Cyber norms and international agreements

As the internet interconnects more facets of our lives it opens up new arenas for nation-states waging war, making the establishment of international cyber norms and agreements more relevant.

The shift from traditional battlefields to cyber warfare necessitates a re-evaluation of how international law and wartime strategies apply to the digital domain due to the increasing involvement of civilians in cyber conflicts and the blurring of lines between combatants and noncombatants.

Initiatives such as the Tallinn Manual and the Red Cross Cyber Norms have emerged as critical efforts to adapt existing legal frameworks to the realities of cyber warfare, aiming to mitigate the impact on civilians and ensure a degree of accountability and restraint in cyberspace.


The Tallinn Agreement stems from the work done in the Tallinn Manual, an influential guide on how international law applies to cyber warfare.

The Tallinn Manual, initiated by the NATO Cooperative Cyber Defense Center of Excellence (CCDCOE) in Estonia, was developed by an international group of legal scholars and practitioners. It has become an influential resource for scholars and policymakers to use as a framework to deal with cyber warfare.

The Tallinn Agreement was created following Russia’s first large-scale cyberattack, against Estonia in 2007. The process began in 2009 when the NATO CCDCOE recognized the growing importance and unique challenges of cyber operations in international law and initiated a project to clarify the legal landscape.

The necessity for such a manual became clear due to the growing incidence of cyber operations that potentially crossed the line into armed conflict, or at least had significant international legal implications.

The manual addresses issues including sovereignty, state responsibility, the applicability of international humanitarian law in cyberspace and the conduct of hostilities.

The first version, known as Tallinn Manual 1.0, was published in 2013 and focused specifically on the most severe forms of cyber operations – those that would be considered equivalent to armed attacks under international law and the laws of armed conflict.

Tallinn Manual 2.0, published in 2017, expanded this scope to include a broader range of cyber operations, especially those occurring outside the context of armed conflict.
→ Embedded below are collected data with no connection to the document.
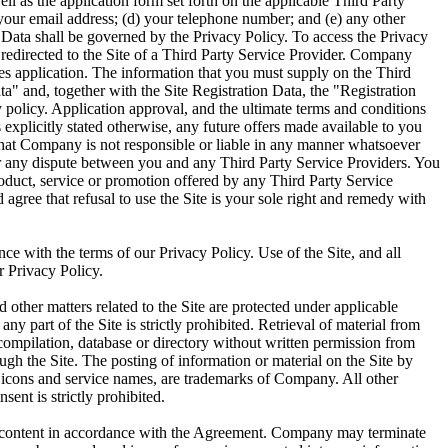
ell as the application form set forth on the applicable Third Party
c) your email address; (d) your telephone number; and (e) any other
n Data shall be governed by the Privacy Policy. To access the Privacy
 redirected to the Site of a Third Party Service Provider. Company
ices application. The information that you must supply on the Third
a" and, together with the Site Registration Data, the "Registration
 policy. Application approval, and the ultimate terms and conditions
explicitly stated otherwise, any future offers made available to you
 that Company is not responsible or liable in any manner whatsoever
 for any dispute between you and any Third Party Service Providers. You
roduct, service or promotion offered by any Third Party Service
gree that refusal to use the Site is your sole right and remedy with
nce with the terms of our Privacy Policy. Use of the Site, and all
r Privacy Policy.
 other matters related to the Site are protected under applicable
ny part of the Site is strictly prohibited. Retrieval of material from
, compilation, database or directory without written permission from
gh the Site. The posting of information or material on the Site by
, icons and service names, are trademarks of Company. All other
ent is strictly prohibited.
ted content in accordance with the Agreement. Company may terminate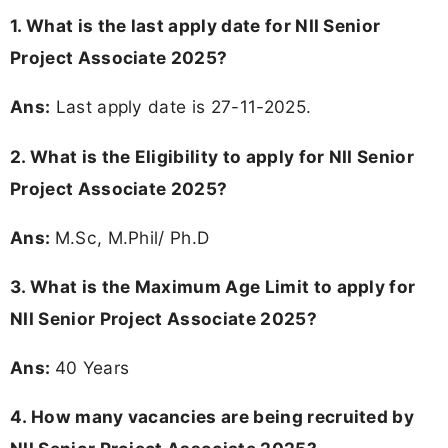
1. What is the last apply date for NII Senior
Project Associate 2025?
Ans:
Last apply date is 27-11-2025.
2.
What is the Eligibility to apply for NII Senior
Project Associate 2025?
Ans:
M.Sc, M.Phil/ Ph.D
3. What is the Maximum Age Limit to apply for
NII Senior Project Associate 2025
?
Ans:
40 Years
4. How many vacancies are being recruited by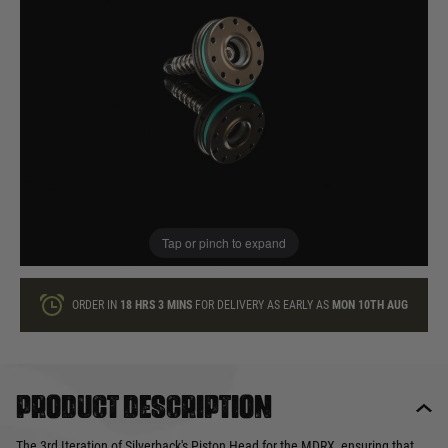
In stock
Quantity
ONLY A FEW LEFT
ADD TO BAG
Tap or pinch to expand
This product earns
17
loyalty points
ORDER IN
18 HRS
3 MINS
FOR DELIVERY AS EARLY AS
MON 10TH AUG
Product description
The 3rd Iteration of Silverback's Piston Head for the MDRX, ensuring that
This included considerations of sovereignty, state responsibility and human rights.


Red Cross Cyber Norms

The International Committee of the Red Cross (ICRC) has been advocating for the application of existing international humanitarian law to cyber warfare, especially emphasizing the need to protect civilians and civilian infrastructure.

One theme that has featured prominently in the Russo-Ukrainian war has been the rise of civilians engaging in digital warfare. Some of these civilians are minors, which may complicate the classification of them as enemy combatants in the cyber realm.

The Red Cross Cyber Norms seek to clarify how principles like distinction, proportionality and necessity apply in the digital sphere – particularly given the potential for significant civilian harm due to cyber operations targeting critical infrastructure such as hospitals, power grids and water systems.

Like the Tallinn Manual, the ICRC’s positions on cyber operations are interpretative. They are advisory and non-binding. They don’t create new legal obligations but aim to influence states and other actors to consider humanitarian principles when engaging in cyber warfare.

As countries such as Russia expanded their efforts to conduct cyber warfare against other countries, the need to create international norms and frameworks began to take shape.

However, even as these agreements and frameworks were being created, Russian attacks against the West and Ukraine became more brazen and destructive, with many of Russia’s attacks in recent years targeting critical infrastructure.

David Kirichenko is a Ukrainian-American security engineer and freelance journalist. Since Russia’s full-scale invasion of Ukraine in 2022 he has taken a civilian activist role.


These articles are excerpted, with kind permission, from a report he presented at the UK Parliament on February 20 on behalf of the Henry Jackson Society.